For fleets, that changes inspections from a checkpoint into a decision tool. Instead of relying on incomplete information or guesswork, operators can work from a consistent digital record that supports maintenance planning and risk reduction.
What the UVeye and MVT partnership signals
UVeye’s new partnership with Mesilla Valley Transportation is a strong example of where the market is heading. MVT is one of North America’s largest privately owned transportation companies, operating thousands of trucks and trailers across the United States, Mexico, and Canada. According to the release, the partnership brings UVeye’s automated inspection systems into MVT’s trucking operations to improve safety, consistency, and operational efficiency across the fleet.

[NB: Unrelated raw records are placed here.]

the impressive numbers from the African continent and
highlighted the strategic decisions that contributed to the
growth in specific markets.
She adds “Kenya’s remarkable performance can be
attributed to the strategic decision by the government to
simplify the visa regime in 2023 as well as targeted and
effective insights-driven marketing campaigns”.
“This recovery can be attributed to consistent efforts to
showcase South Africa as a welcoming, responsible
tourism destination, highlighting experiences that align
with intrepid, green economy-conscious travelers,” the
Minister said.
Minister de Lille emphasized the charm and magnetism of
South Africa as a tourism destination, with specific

That matters because it shows automated inspection moving deeper into commercial trucking operations, not just passenger vehicle environments. It also highlights a broader industry shift: fleets are looking for inspection workflows that are faster, more objective, and easier to scale across large operations.

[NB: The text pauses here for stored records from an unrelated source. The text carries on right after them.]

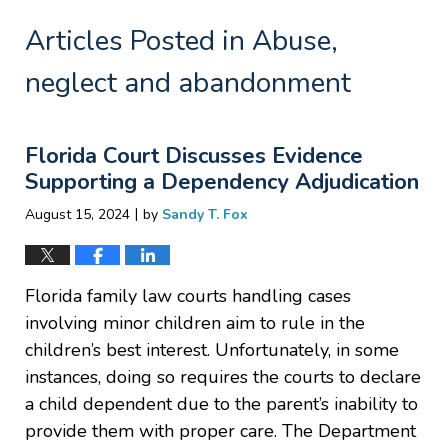
Articles Posted in
Abuse,
neglect and abandonment
Florida Court Discusses Evidence
Supporting a Dependency Adjudication
|
August 15, 2024
by
Sandy T. Fox
Florida family law courts handling cases
involving minor children aim to rule in the
children’s best interest. Unfortunately, in some
instances, doing so requires the courts to declare
a child dependent due to the parent’s inability to
provide them with proper care. The Department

What automated inspections can capture
In this deployment, UVeye’s drive-thru scanners perform a full 360-degree scan of heavy-duty vehicles in seconds. The system is designed to detect exterior, underbody, tire, and mechanical issues, then present findings in digital reports. The platform supports Class 6 through 8 trucks and enables an automated 17-point inspection process aligned with CTPAT 17 requirements in the U.S. and U.K.
That level of coverage is important for fleet operators because it creates a more complete picture of vehicle condition without adding friction to the inspection process. In practical terms, that means teams can identify issues sooner, standardize documentation, and make faster maintenance decisions.
Faster inspections are useful, but the bigger value is operational consistency. When fleets have a reliable process for documenting vehicle condition, they can reduce inspection variability, improve maintenance visibility, and strengthen accountability across the operation.
That supports several priorities at once. It helps protect uptime by catching issues before vehicles leave the yard. It helps support safety by making condition data easier to review and act on. It also helps reduce disputes by creating a timestamped, visual record of what the vehicle looked like at a specific point in time.
For large fleets, those benefits add up quickly. A more consistent inspection process can improve maintenance coordination, reduce manual friction, and give leadership better data on how assets are performing across locations.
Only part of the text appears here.